A is for Accounting

You think accounting is boring? Propaganda! It’s the circulatory system of everything. Follow the money.

If you’re here, get ready to find out the interesting things about accounting. There will be little technical accounting explained, other than to describe it in plain English. Accounting involves a lot more philosophy than you might think. Want proof? Zero comes from the Hindu idea of the void, of the essence of balance, of the Dark Side, if you want to get pop-culturey about it.

The first office mug I ever bought.

Accountants invented writing, money, international commerce, the middle class, and spreadsheets. When Genghis Khan would take over a city, the first people he’d send in would be the accountants. The Egyptians, the Babylonians, the Romans, the Tang dynasty–most of the huge empires and great civilizations thrived because of their accountants.

perhaps “E is for Embezzle”?

Truly, as Max Bialystock says to Leo Bloom in “The Producers”:

You’re an accountant! You’re in a noble profession! The word “count” is part of your title!

Get ready for 26 topics on the history, sociology, fun facts, and weird stories about Accounting, my noble profession.

Frankly, we don’t get enough credit. Or debit, as the case may be. Given how this noble profession is the underpinning of society, you’d think we’d be treated better than to be called the “guy with the green eye-shade…” Or, consider this, one of the first quotes I ever came across, when I was first discovering T-accounts and learning about why you don’t depreciate waste baskets:

The typical accountant is a man, past middle age, spare, wrinkled, intelligent, cold, passive, non-committal, with eyes like a cod-fish; polite in contact but at the same time unresponsive, calm and damnably composed as a concrete post or a plaster of Paris cast; a petrification with a heart of feldspar and without charm of the friendly germ, minus bowels, passion or a sense of humor. Happily they never reproduce and all of them finally go to Hell.

Elbert Hubbard

That quote was from the anarchist, traveling salesman, and founder of the Roycroft Arts & Crafts community Elbert Hubbard. He also became publisher of a magazine called The Philistine, which led him to be convicted for publishing obscenities. He petitioned first President Taft, then Wilson for a pardon, eventually breaking into a presidential cabinet meeting to plead his case. They granted his freedom, which allowed him to travel overseas. He happily grabbed his passport and in May 1915 boarded The Lusitania. Maybe it served him right; someone helped to track his magazine circulation and earnings from door-to-door soap sales.

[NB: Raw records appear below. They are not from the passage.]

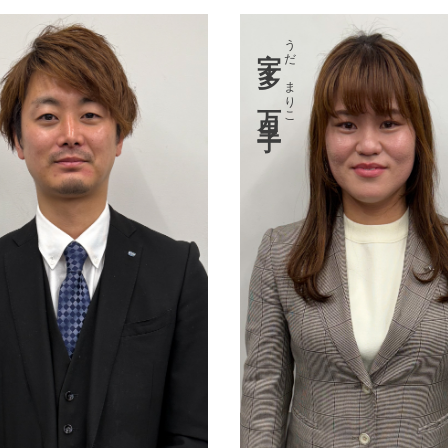
うだ まりこ
宇多 万里子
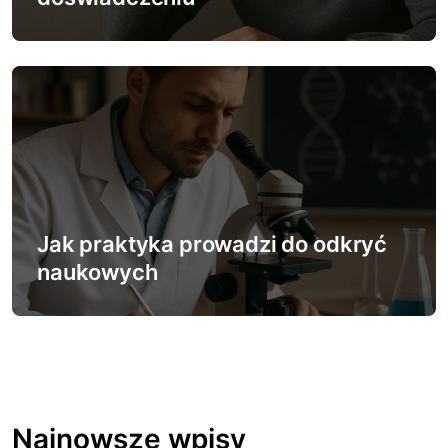
Jak praktyka prowadzi do odkryć
naukowych
Najnowsze wpisy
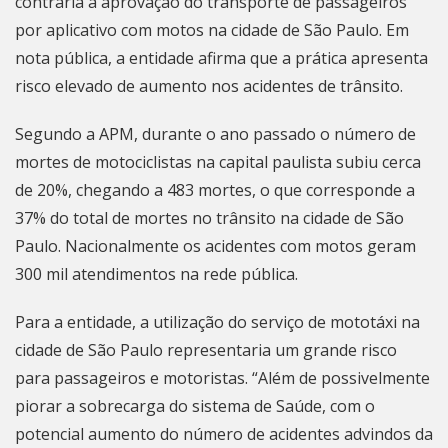
contrária à aprovação do transporte de passageiros
por aplicativo com motos na cidade de São Paulo. Em
nota pública, a entidade afirma que a prática apresenta
risco elevado de aumento nos acidentes de trânsito.
Segundo a APM, durante o ano passado o número de
mortes de motociclistas na capital paulista subiu cerca
de 20%, chegando a 483 mortes, o que corresponde a
37% do total de mortes no trânsito na cidade de São
Paulo. Nacionalmente os acidentes com motos geram
300 mil atendimentos na rede pública.
Para a entidade, a utilização do serviço de mototáxi na
cidade de São Paulo representaria um grande risco
para passageiros e motoristas. “Além de possivelmente
piorar a sobrecarga do sistema de Saúde, com o
potencial aumento do número de acidentes advindos da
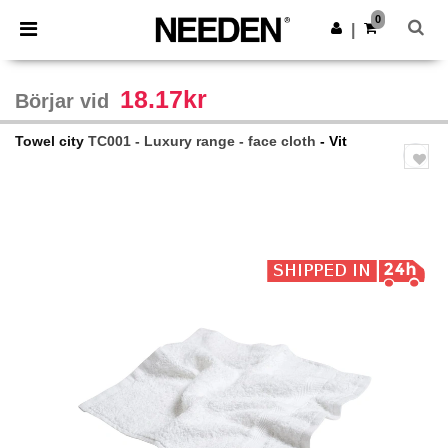
×
Needen-app
0
Hämta app
|
Bättre priser i appen!
18.17kr
Börjar vid
Towel city
TC001 - Luxury range - face cloth
- Vit
Previous
Next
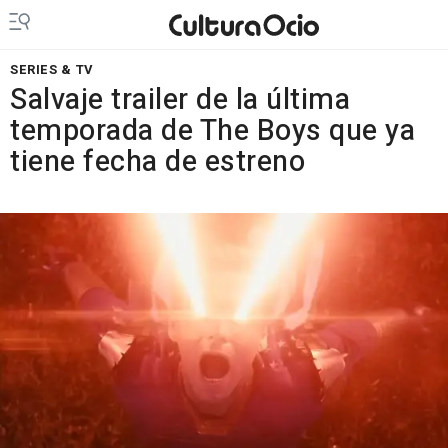
SERIES & TV
Salvaje trailer de la última
temporada de The Boys que ya
tiene fecha de estreno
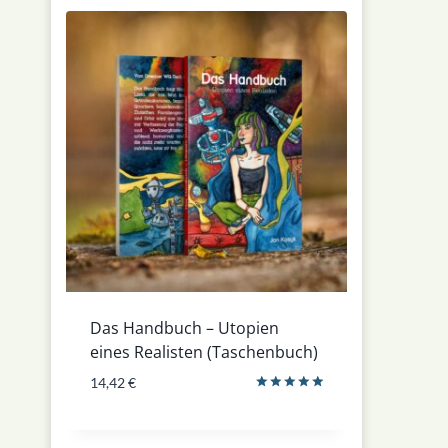
Das Handbuch – Utopien
eines Realisten (Taschenbuch)
14,42
€
Bewertet
mit
5.00
von 5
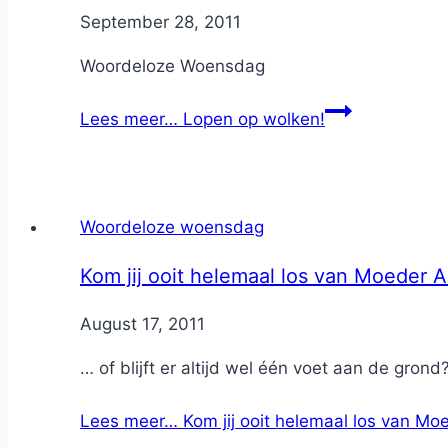
By
September 28, 2011
Nicole
Woordeloze Woensdag
Lees meer…
Lopen op wolken!
Woordeloze woensdag
Kom jij ooit helemaal los van Moeder A
By
August 17, 2011
Nicole
… of blijft er altijd wel één voet aan de gr
Lees meer…
Kom jij ooit helemaal los van Mo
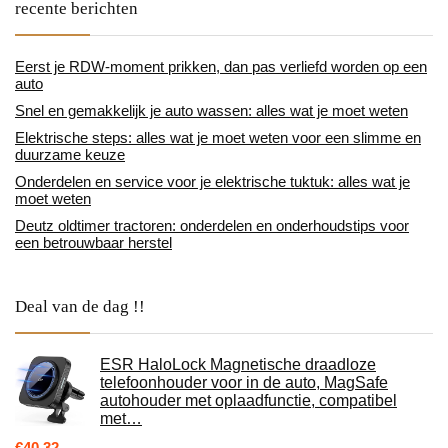
recente berichten
Eerst je RDW-moment prikken, dan pas verliefd worden op een
auto
Snel en gemakkelijk je auto wassen: alles wat je moet weten
Elektrische steps: alles wat je moet weten voor een slimme en
duurzame keuze
Onderdelen en service voor je elektrische tuktuk: alles wat je
moet weten
Deutz oldtimer tractoren: onderdelen en onderhoudstips voor
een betrouwbaar herstel
Deal van de dag !!
ESR HaloLock Magnetische draadloze
telefoonhouder voor in de auto, MagSafe
autohouder met oplaadfunctie, compatibel
met…
€
40.32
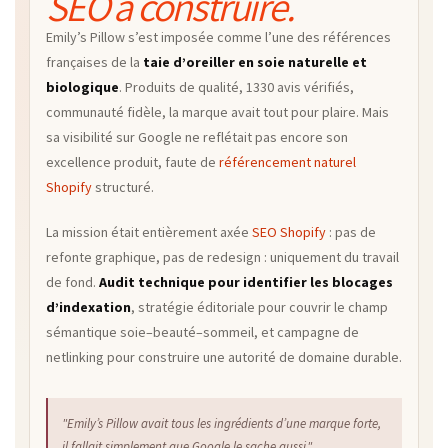
SEO à construire.
Emily’s Pillow s’est imposée comme l’une des références
françaises de la
taie d’oreiller en soie naturelle et
biologique
. Produits de qualité, 1330 avis vérifiés,
communauté fidèle, la marque avait tout pour plaire. Mais
sa visibilité sur Google ne reflétait pas encore son
excellence produit, faute de
référencement naturel
Shopify
structuré.
La mission était entièrement axée
SEO Shopify
: pas de
refonte graphique, pas de redesign : uniquement du travail
de fond.
Audit technique pour identifier les blocages
d’indexation
, stratégie éditoriale pour couvrir le champ
sémantique soie–beauté–sommeil, et campagne de
netlinking pour construire une autorité de domaine durable.
"Emily’s Pillow avait tous les ingrédients d’une marque forte,
il fallait simplement que Google le sache aussi."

None of the accountants I worked with had eyes like a cod-fish–some of the Executive Vice Presidents, now, that’s another story. But for the accountants, the ones who sit against the back wall during the big meeting with giant binders full of answers, then produce the key statistic at the critical juncture of the meeting….! These blogs are for you. We know how extremely creative we are. Just look at what Excel Ninjas can truly do!

Ninjas created IN Excel!

badge a to z challenge 2021

8 Replies to “A is for Accounting”

  1. I always admired accountants. I even took some courses when I was a very young woman, in preparation to be a computer programmer. It was quickly discovered that the math turned out to be an insurmountable object for me in mastering accounting ‘concepts’. I understood them well enough (to a point), I just never could get them to work properly for me. Well it is what it is. I’ll look forward to your posts about your career with some relish!

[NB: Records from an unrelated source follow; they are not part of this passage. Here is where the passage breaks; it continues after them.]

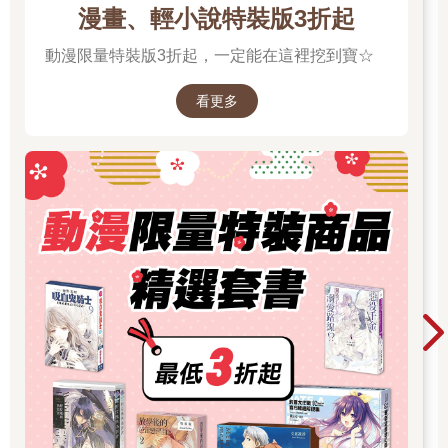
男主角的注意，開始針對女主角，男主角本來漠視這些事，卻在
漫畫、輕小說特裝版3折起
聞到女主角的香水味後幫了她，關注女主角的言行舉止展開追
求。 而除了男主角霸道總裁式的臺詞和自信，他的癖好也讓季郁
動漫限量特裝版3折起，一定能在這裡挖到寶☆
有些難以接受——男主角每次遇到女主角，都會情不自禁地聞脖
子、咬脖子。 不是情到深處水到渠成式的咬，而是先咬了再發展
看更多
感情，女主角也很神奇，每次被咬就身體一軟面紅耳赤，季郁一
開始還以為是個變態，看了眼主角欄才確定這變態是男主角。 廁
所門口的腳步聲拉回了季郁的思緒，他下意識把煙藏到身後，看
向來人。 這人身形高䠷，五官比普通人深邃，他穿著校服，襯衫
沒有一絲皺褶，扣得嚴嚴實實，舉手投足間隱約可見其肌肉弧
度。 季郁瞇了瞇眼，校服上的名字不大，他只能看清上面繡著個
「顧」字。 男生站在入口處，似乎是聞到了煙味，盯著季郁看了
會兒。 季郁沒有遮掩，抬手晃了晃指間的煙，問道：「抽嗎？」
顧琮皺起眉頭，看了眼緩緩上升的白色煙霧，徑直走到洗手臺前
開始洗手，不是隨便用水一沖就完事，而是標準的濕搓沖捧擦，
每一步都在明晃晃地告訴別人他有潔癖。 洗完手，顧琮用衛生紙
細細地擦拭雙手，接著一言不發地轉身離開。 下一秒，刺耳的警
報聲響徹廁所，季郁這才發現頭頂有個煙霧探測器，紅燈瘋狂閃
爍，細密的水絲灑了出來，隔著走廊他都能聽到附近教室的騷動
聲。 季郁抹了把臉，趕緊把煙掐滅離開。 教室裡的同學們伸長腦
袋往外瞧，想要看看到底是怎麼回事，見到季郁的模樣後紛紛低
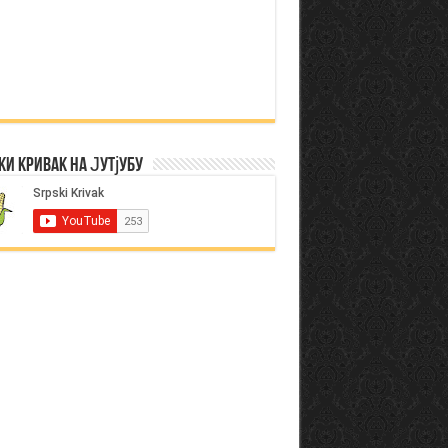
ки Кривак на Јутјубу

    1. Melanie, if you did take up programming, then I salute you! I often think I was pushed out of it because it was such a male profession (people THINK it’s male-dominated now, try 1983!!!). Also, I took up accounting in part because Analytical Geometry (i.e. Trigonometry) and Calculus was so much more difficult. I think you had the wrong teacher if you perceived the math to be too hard; accounting math is no more difficult than add, multiply, divide. But there ARE a ton of “special” terms and new definitions to learn and all that can be daunting. Basic accounting is just making the left and right side balance. But let’s see if I can make that clear… only 25 more days to try!! thanks for the comment.

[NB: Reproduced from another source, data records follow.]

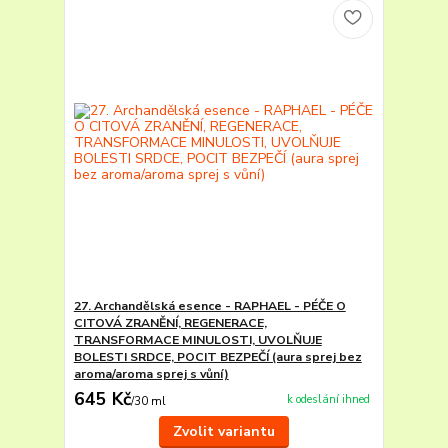
27. Archandělská esence - RAPHAEL - PÉČE O
CITOVÁ ZRANĚNÍ, REGENERACE,
TRANSFORMACE MINULOSTI, UVOLŇUJE
BOLESTI SRDCE, POCIT BEZPEČÍ (aura sprej bez
aroma/aroma sprej s vůní)
645 Kč
k odeslání ihned
/
30 ml
Zvolit variantu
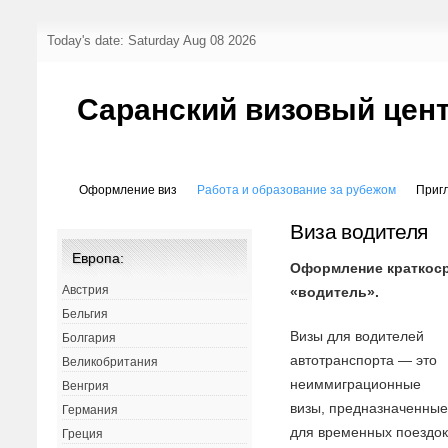
Today's date: Saturday Aug 08 2026
Саранский визовый цен
Оформление виз
Работа и образование за рубежом
Приг
Виза водителя
Европа:
Оформление краткоср
Австрия
«водитель».
Бельгия
Визы для водителей
Болгария
автотранспорта — это
Великобритания
неиммиграционные
Венгрия
визы, предназначенны
Германия
для временных поездо
Греция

      1. One of my sons is studying to get a masters in accounting right now [after a BS in economics and minor in business a few years ago]. I convinced (lightly nudged) him to start during this novel coronavirus. We recently had a conversation in which his father asked what an actuary does. His response was along the lines that he wasn’t sure but thought it took more math (which he doesn’t want to do). I have another son who went the math route (as one of his bachelors), and (more) data science later (having minored before).

    1. I’ll take that as a challenge! Accountants make it look boring because shhhh otherwise will want to be one… thanks for your comment!